CPP looks like defined benefit plan, but it’s not
Expanding the Canada Pension Plan (CPP) is a risky route to addressing Canadian concerns about low incomes in retirement, according to a report by the C.D. Howe Institute.
Advocates of an expanded CPP as a solution to retirement income worries too often promote it as a plan with guaranteed benefits that are fully funded, said author William Robson in Don't Double Down on the CPP: Expansion Advocates Understate the Plan’s Risks.
"The CPP is a gamble, not a guarantee. Expanding the plan would raise the stakes on a bet most Canadians do not know they have made," said Robson, who is president and CEO of the institute.
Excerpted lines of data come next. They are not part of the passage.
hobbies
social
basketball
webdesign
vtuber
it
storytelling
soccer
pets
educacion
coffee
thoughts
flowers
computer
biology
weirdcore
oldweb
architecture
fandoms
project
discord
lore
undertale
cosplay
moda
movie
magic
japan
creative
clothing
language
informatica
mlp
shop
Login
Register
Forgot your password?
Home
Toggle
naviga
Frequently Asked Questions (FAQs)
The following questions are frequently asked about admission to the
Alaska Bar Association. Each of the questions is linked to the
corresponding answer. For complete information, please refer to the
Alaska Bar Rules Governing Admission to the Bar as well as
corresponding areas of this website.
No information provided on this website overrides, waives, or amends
The CPP looks like a defined benefit plan, but it is not, said Robson. Its retirement benefits are targets contingent on its financial condition. Past and upcoming revisions — including lower pensions for those taking them up before age 65 in both the CPP and Quebec Pension Plan (QPP) — show governments can change the targets, he said.
The CPP is not fully funded and unable to pay its obligations with assets on hand at a point in time, said Robson. The CPP's ability to pay promised benefits at the 9.9 per cent contribution rate now in force depends on investment returns well above those now available on Canadian sovereign-quality debt, he said.
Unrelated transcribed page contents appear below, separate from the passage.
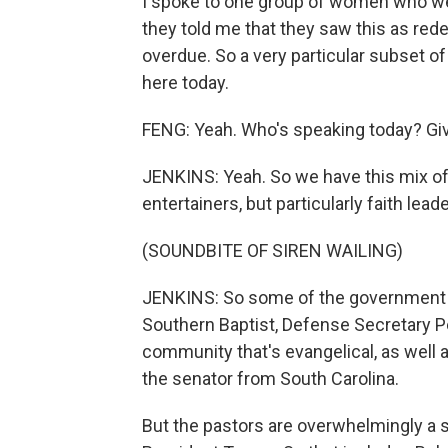
I spoke to one group of women who wer
they told me that they saw this as rede
overdue. So a very particular subset o
here today.
FENG: Yeah. Who's speaking today? Give
JENKINS: Yeah. So we have this mix of,
entertainers, but particularly faith lea
(SOUNDBITE OF SIREN WAILING)
JENKINS: So some of the government o
Southern Baptist, Defense Secretary 
community that's evangelical, as well a
the senator from South Carolina.
But the pastors are overwhelmingly a s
Treat the CPP like a defined benefit plan that should match its obligations with appropriate assets — the best match being the federal government's real-return bond — and its contribution rate would need to rise above 11.3 per cent, said Robson.
Adverse economics and demographics, combined with disappointing investment returns, are now forcing the Quebec Pension Plan to trim benefits and raise contributions, he said. Expanding the CPP would expose other Canadians to a larger risk of similar disappointments.